**Assignment**. Go line by line through the entries and show those that hold the string "gamme".

**Information given**.
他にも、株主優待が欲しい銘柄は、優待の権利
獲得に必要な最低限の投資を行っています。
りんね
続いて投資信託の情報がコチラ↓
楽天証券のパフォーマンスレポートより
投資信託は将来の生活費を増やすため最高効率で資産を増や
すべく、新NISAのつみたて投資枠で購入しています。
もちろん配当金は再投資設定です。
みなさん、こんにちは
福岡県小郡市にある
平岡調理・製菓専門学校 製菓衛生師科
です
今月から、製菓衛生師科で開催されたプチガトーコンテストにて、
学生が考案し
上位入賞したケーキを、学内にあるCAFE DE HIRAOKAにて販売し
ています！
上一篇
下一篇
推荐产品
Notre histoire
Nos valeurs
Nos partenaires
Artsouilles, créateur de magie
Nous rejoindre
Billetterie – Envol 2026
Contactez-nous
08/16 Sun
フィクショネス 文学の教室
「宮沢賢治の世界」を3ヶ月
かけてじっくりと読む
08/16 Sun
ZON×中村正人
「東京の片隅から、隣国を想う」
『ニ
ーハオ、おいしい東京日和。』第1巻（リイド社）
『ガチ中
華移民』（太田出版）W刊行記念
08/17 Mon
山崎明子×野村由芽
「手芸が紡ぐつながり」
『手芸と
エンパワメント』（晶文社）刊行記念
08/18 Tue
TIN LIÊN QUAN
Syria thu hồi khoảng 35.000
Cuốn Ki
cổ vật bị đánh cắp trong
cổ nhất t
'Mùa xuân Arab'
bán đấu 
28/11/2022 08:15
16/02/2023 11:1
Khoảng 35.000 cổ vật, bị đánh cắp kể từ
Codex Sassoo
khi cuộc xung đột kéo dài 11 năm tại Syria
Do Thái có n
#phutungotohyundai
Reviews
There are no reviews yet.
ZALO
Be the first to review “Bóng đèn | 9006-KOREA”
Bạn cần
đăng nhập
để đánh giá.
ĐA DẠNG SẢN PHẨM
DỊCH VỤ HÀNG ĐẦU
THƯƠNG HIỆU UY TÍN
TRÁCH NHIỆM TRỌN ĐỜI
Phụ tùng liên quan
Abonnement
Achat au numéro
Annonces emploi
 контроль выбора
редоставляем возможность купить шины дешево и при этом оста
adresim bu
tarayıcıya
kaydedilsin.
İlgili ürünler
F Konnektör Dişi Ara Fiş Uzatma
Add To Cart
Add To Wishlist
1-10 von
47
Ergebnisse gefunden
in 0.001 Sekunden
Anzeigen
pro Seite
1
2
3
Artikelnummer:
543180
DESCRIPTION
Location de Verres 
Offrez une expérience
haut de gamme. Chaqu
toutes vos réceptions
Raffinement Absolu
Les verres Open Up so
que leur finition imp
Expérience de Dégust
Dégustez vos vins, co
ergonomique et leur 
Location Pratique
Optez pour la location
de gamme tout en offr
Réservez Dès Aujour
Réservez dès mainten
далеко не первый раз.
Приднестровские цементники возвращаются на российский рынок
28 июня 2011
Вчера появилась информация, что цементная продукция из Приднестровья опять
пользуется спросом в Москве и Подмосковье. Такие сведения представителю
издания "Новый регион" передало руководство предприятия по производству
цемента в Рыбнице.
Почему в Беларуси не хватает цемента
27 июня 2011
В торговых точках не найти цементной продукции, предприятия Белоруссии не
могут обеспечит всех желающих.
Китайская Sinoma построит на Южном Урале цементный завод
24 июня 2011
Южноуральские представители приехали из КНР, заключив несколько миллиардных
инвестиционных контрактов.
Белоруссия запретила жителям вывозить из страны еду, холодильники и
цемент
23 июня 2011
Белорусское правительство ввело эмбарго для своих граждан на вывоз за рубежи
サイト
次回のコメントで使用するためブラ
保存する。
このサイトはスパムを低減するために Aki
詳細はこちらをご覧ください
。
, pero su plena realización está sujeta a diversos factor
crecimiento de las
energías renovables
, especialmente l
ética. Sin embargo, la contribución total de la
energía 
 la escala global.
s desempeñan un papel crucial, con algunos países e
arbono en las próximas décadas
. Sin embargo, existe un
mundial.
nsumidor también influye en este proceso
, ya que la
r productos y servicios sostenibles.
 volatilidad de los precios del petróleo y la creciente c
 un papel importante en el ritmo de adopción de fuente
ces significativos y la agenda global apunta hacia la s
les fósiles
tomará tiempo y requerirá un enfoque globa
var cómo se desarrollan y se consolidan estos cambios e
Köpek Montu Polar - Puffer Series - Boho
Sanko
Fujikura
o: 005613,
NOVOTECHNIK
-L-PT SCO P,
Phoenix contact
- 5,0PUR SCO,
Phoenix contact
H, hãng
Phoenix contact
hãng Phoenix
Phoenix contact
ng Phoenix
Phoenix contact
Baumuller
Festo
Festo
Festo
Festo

**Exercise result**.
haut de gamme. Chaqu
de gamme tout en offr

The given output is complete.